Starting with Leonardo da Vinci, Isaac Newton and Johann Wolfgang von Goethe, and continuing to Philipp
Otto Runge and Johannes Itten, history is full of individuals who have attempted to create a scientific
order system for colour that can be explained objectively.
CIE-XYZ chromaticity diagram
The cone-shaped chromaticity diagram developed by the Commission Internationale de
l'Eclairage (International Commission for Illumination) shows the spectral colours as a curve,
closing it with the colour purple. Because of its shape it is known in the jargon as the
"horseshoe". The so-called
white point is approximately at the middle
of the chart. Viewed three-dimensionally,
this is where all the white, grey and black
colours are. If one were to draw a straight
line from the white point in the direction
of the spectral colour (= edge of the chart),
then every colour in the same shade would
be on it, but with a different saturation. The further a colour is from the white point, the more saturated (brilliant) it is. The spectral colours are the most saturated colours there are.

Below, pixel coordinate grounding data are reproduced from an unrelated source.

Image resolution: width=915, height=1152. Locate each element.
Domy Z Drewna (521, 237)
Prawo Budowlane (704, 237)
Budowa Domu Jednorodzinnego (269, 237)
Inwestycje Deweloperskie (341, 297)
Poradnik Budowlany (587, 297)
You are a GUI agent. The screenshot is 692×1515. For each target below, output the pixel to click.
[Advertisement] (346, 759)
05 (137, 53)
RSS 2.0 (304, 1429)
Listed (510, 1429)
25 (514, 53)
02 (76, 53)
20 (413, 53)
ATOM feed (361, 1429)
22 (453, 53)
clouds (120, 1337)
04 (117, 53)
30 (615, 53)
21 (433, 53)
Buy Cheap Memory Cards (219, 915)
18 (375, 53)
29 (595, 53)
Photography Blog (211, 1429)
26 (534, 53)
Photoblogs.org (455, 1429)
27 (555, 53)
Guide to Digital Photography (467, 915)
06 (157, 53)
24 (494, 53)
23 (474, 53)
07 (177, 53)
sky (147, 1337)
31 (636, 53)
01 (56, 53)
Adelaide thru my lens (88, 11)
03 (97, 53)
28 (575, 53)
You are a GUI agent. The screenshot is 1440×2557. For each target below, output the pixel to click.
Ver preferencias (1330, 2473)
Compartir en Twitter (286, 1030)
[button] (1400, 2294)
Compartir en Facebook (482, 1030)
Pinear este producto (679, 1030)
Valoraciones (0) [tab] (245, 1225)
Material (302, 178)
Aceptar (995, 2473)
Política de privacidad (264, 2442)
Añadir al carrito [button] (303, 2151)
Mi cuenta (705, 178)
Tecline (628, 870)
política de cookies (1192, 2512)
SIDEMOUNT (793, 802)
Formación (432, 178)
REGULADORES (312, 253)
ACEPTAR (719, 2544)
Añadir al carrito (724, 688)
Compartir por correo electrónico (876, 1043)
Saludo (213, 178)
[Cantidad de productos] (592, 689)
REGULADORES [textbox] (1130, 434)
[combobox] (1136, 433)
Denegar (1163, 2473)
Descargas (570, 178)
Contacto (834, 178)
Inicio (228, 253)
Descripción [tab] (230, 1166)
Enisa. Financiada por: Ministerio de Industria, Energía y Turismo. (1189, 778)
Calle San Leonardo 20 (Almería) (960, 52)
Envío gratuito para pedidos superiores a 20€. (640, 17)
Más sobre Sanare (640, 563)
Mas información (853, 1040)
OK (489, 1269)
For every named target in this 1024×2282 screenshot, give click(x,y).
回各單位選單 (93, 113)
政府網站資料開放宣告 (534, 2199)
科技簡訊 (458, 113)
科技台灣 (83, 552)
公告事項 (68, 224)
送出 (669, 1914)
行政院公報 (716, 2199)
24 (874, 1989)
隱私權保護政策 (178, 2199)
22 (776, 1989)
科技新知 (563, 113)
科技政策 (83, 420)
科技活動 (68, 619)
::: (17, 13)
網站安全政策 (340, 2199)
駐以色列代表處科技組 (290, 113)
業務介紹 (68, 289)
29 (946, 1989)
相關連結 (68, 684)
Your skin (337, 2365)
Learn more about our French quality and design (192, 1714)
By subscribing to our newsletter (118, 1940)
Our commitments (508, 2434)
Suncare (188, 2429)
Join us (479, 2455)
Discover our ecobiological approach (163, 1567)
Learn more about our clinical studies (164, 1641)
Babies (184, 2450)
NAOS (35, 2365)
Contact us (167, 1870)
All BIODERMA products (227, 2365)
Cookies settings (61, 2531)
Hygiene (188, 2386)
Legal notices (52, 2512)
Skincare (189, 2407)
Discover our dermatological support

Philipp Otto Runge (1777-1810)
The twelve colours of the colour spectrum are on the equatorial axis. The north pole is
white, the south pole black. Moving upwards, the colours gradually become lighter in line with white, and
they get darker towards the bottom with black. At the heart of the colour spectrum is a grey scale.
Towards the centre of the spectrum the intensity of the surface colours weakens, so they gradually
approach grey. The complementary colours are achieved by reflection at the centre point.
Johannes Itten
The colour spectrum designed by the Swiss painter and Bauhaus
pedagogue Johannes Itten (1888-1967) uses the three primary colours red, yellow and blue, and mixes from
them the three secondary colours orange, green and violet, and obtains six further tertiary colours from
these. The colours of the ring roughly follow the course of the spectral colour band. Two complementary
colours such as red and green are opposite each other on the spectrum. There are, however, certain
limitations to colour combinations. This is where the colour spectrum of the artist Philipp Otto Runge
opens up a deeper dimension of mixing.
Goethe's colour spectrum
If a ray of light breaks up on an object as in a rainbow and is thrown back by it
(refraction), the colours of the spectrum become visible.
Johann Wolfgang von Goethe (1749-1832) studied this phenomenon and defined it in a colour spectrum. The
spectrum consists of a basic triangle with the colours yellow, blue and red at its tips.